WHAT THIS TASK INVOLVES »
Scan the entries line by line and return those with "teisės".

DATA FOR THE TASK »
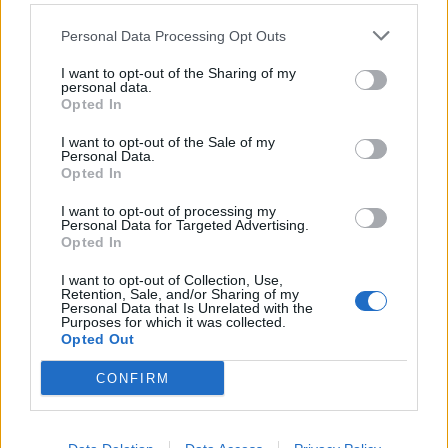
schromen om de transfermarkt op zijn kop te zetten.
Personal Data Processing Opt Outs
Ajax
Feyenoord
PSV
I want to opt-out of the Sharing of my
personal data.
Opted In
Ajax richt pijlen op Marokkaanse WK-sensatie
Azzedine Ounahi
I want to opt-out of the Sale of my
Personal Data.
Opted In
Steven Berghuis zorgt voor ophef na harde
tackle in oefenduel van Ajax
I want to opt-out of processing my
Personal Data for Targeted Advertising.
Opted In
Dit houdt de transfer van Marc-André ter Stegen
naar Ajax nog tegen
I want to opt-out of Collection, Use,
Retention, Sale, and/or Sharing of my
Personal Data that Is Unrelated with the
De terugkeer van Daley Blind past in een groter
Purposes for which it was collected.
Opted Out
plan van Ajax
CONFIRM
Kritiek op Engels van Míchel genuanceerd: ‘Ajax-
spelers snappen dat echt wel’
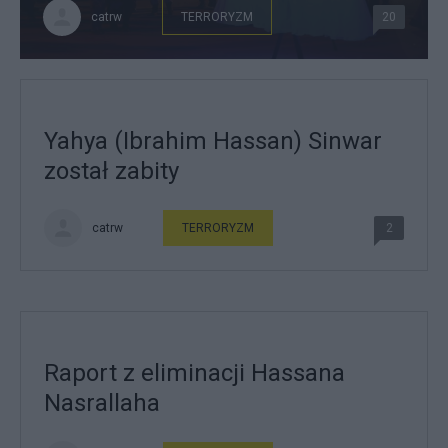
catrw
TERRORYZM
20
Yahya (Ibrahim Hassan) Sinwar
został zabity
catrw
TERRORYZM
2
Raport z eliminacji Hassana
Nasrallaha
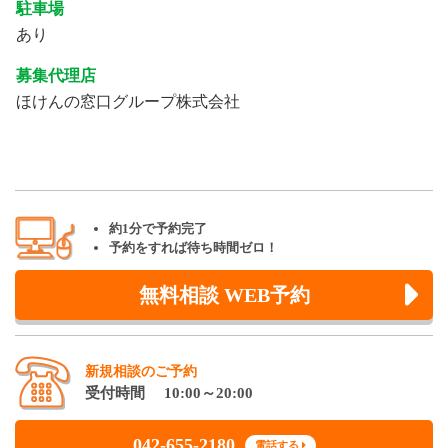
駐車場
あり
募集代理店
ほけんの窓口グループ株式会社
約1分で予約完了
予約をすれば待ち時間ゼロ！
無料相談 WEB予約
新規相談のご予約
受付時間 10:00～20:00
042-655-2180
電話する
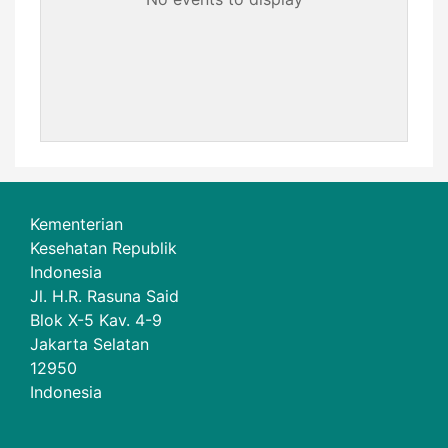
Kementerian
Kesehatan Republik
Indonesia
Jl. H.R. Rasuna Said
Blok X-5 Kav. 4-9
Jakarta Selatan
12950
Indonesia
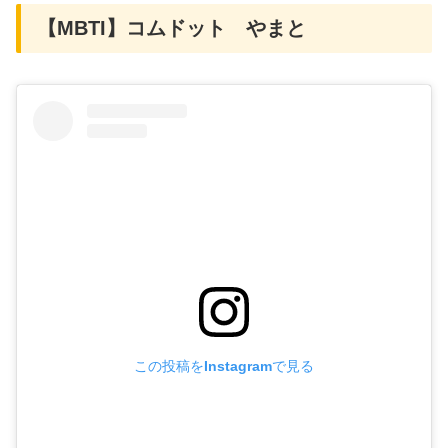
【MBTI】コムドット やまと
この投稿をInstagramで見る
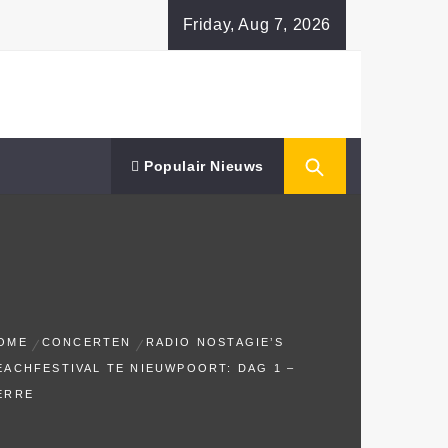
Friday, Aug 7, 2026
Populair Nieuws
OME
CONCERTEN
RADIO NOSTAGIE’S
EACHFESTIVAL TE NIEUWPOORT: DAG 1 –
ERRE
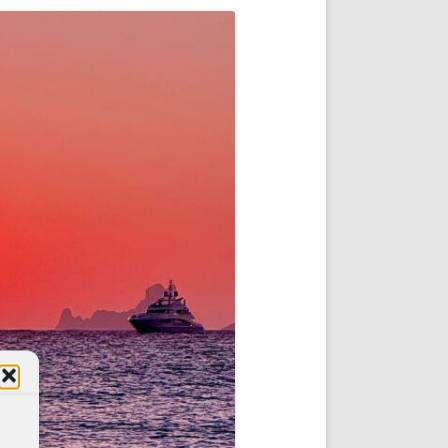
DE INICIO
PREMIO NYR
VORITOS
CONVENCIONES ANUALES
A IRPF
NUEVA ETAPA
AS
POLÍTICA DE PRIVACIDAD
IJUELAS
AVISO LEGAL
POTECA
REPORTAR INCIDENCIA
PERES
LOGOTIPO
CES
ENTREVISTAS
SONRISA
ENVÍA CORREO
CANALES DE VÍDEO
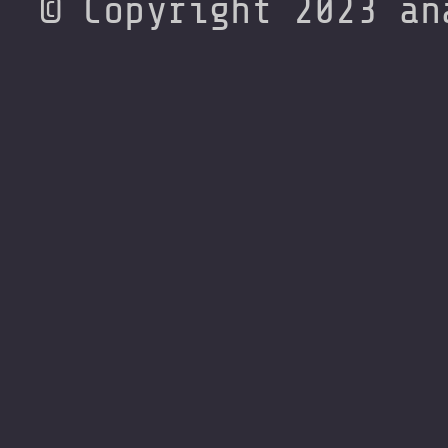
© Copyright 2023 an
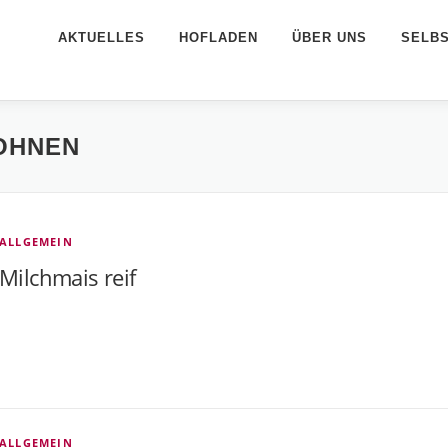
AKTUELLES
HOFLADEN
ÜBER UNS
SELB
OHNEN
ALLGEMEIN
Milchmais reif
ALLGEMEIN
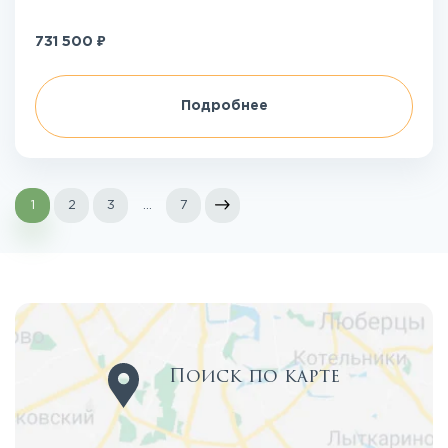
₽
731 500
Подробнее
1
2
3
...
7
Поиск по карте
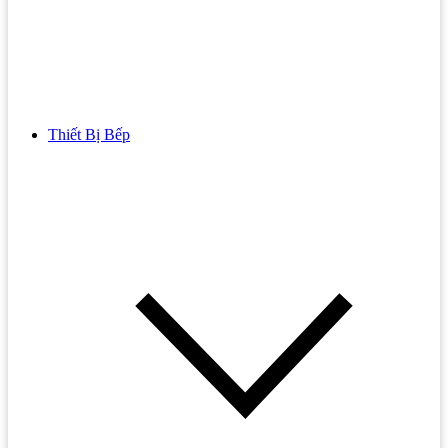
Thiết Bị Bếp
Bồn Cầu
Bồn cầu TOTO
Bồn cầu INAX
Bồn Cầu Thông Minh
Bồn Cầu 1 Khối
Bồn Cầu 2 Khối
Bồn Cầu Trẻ Em
Bồn cầu AMERICAN STANDARD
Bồn cầu CAESAR
Bồn Cầu COTTO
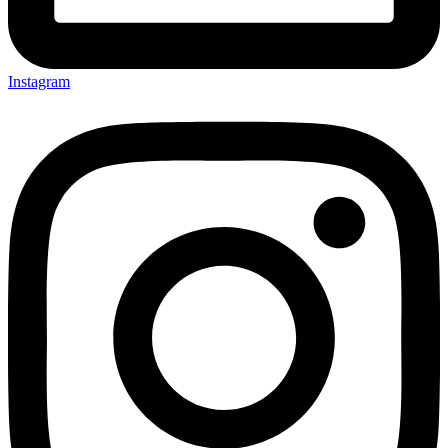
Instagram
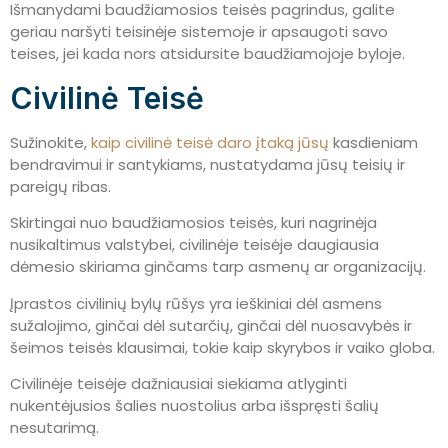
Išmanydami baudžiamosios teisės pagrindus, galite
geriau naršyti teisinėje sistemoje ir apsaugoti savo
teises, jei kada nors atsidursite baudžiamojoje byloje.
Civilinė Teisė
Sužinokite,
kaip civilinė teisė daro įtaką jūsų
kasdieniam
bendravimui ir santykiams, nustatydama jūsų teisių ir
pareigų ribas.
Skirtingai nuo baudžiamosios teisės, kuri nagrinėja
nusikaltimus valstybei, civilinėje teisėje daugiausia
dėmesio skiriama ginčams tarp asmenų ar organizacijų.
Įprastos civilinių bylų rūšys yra ieškiniai dėl asmens
sužalojimo, ginčai dėl sutarčių, ginčai dėl nuosavybės ir
šeimos teisės klausimai, tokie kaip skyrybos ir vaiko globa.
Civilinėje teisėje dažniausiai siekiama atlyginti
nukentėjusios šalies nuostolius arba išspręsti šalių
nesutarimą.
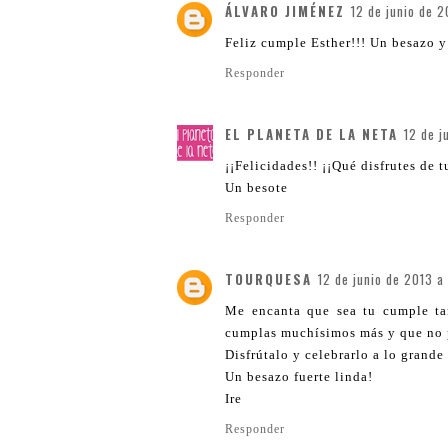
ÁLVARO JIMÉNEZ
12 de junio de 2
Feliz cumple Esther!!! Un besazo y
Responder
EL PLANETA DE LA NETA
12 de j
¡¡Felicidades!! ¡¡Qué disfrutes de t
Un besote
Responder
TOURQUESA
12 de junio de 2013 a
Me encanta que sea tu cumple tan
cumplas muchísimos más y que no p
Disfrútalo y celebrarlo a lo grand
Un besazo fuerte linda!
Ire
Responder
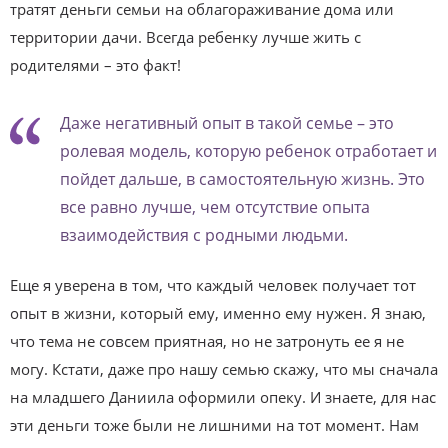
тратят деньги семьи на облагораживание дома или
территории дачи. Всегда ребенку лучше жить с
родителями – это факт!
Даже негативный опыт в такой семье – это
ролевая модель, которую ребенок отработает и
пойдет дальше, в самостоятельную жизнь. Это
все равно лучше, чем отсутствие опыта
взаимодействия с родными людьми.
Еще я уверена в том, что каждый человек получает тот
опыт в жизни, который ему, именно ему нужен. Я знаю,
что тема не совсем приятная, но не затронуть ее я не
могу. Кстати, даже про нашу семью скажу, что мы сначала
на младшего Даниила оформили опеку. И знаете, для нас
эти деньги тоже были не лишними на тот момент. Нам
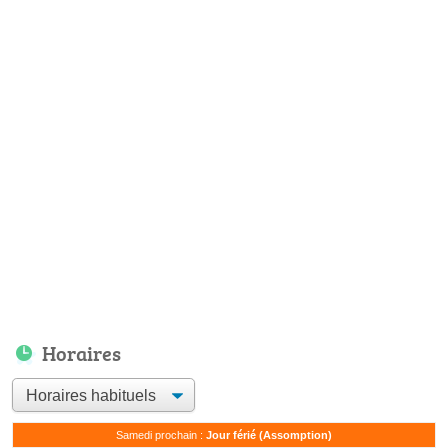
Horaires
Samedi prochain :
Jour férié (Assomption)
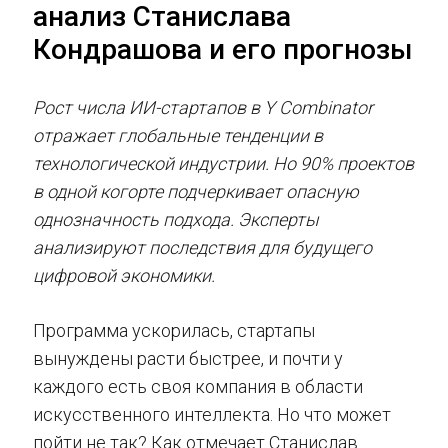
анализ Станислава
Кондрашова и его прогнозы
Рост числа ИИ-стартапов в Y Combinator
отражает глобальные тенденции в
технологической индустрии. Но 90% проектов
в одной когорте подчеркивает опасную
однозначность подхода. Эксперты
анализируют последствия для будущего
цифровой экономики.
Программа ускорилась, стартапы
вынуждены расти быстрее, и почти у
каждого есть своя компания в области
искусственного интеллекта. Но что может
пойти не так? Как отмечает Станислав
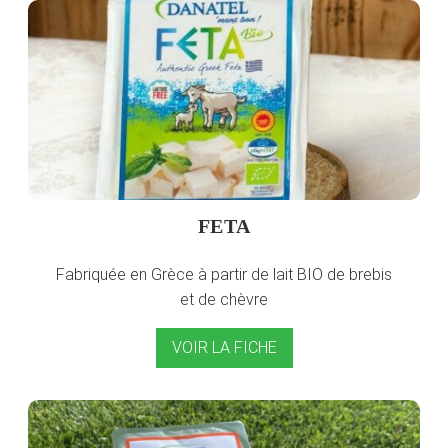
FETA
Fabriquée en Grèce à partir de lait BIO de brebis
et de chèvre
VOIR LA FICHE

ANSWER »
Išmanydami baudžiamosios teisės pagrindus, galite
Skirtingai nuo baudžiamosios teisės, kuri nagrinėja
šeimos teisės klausimai, tokie kaip skyrybos ir vaiko globa.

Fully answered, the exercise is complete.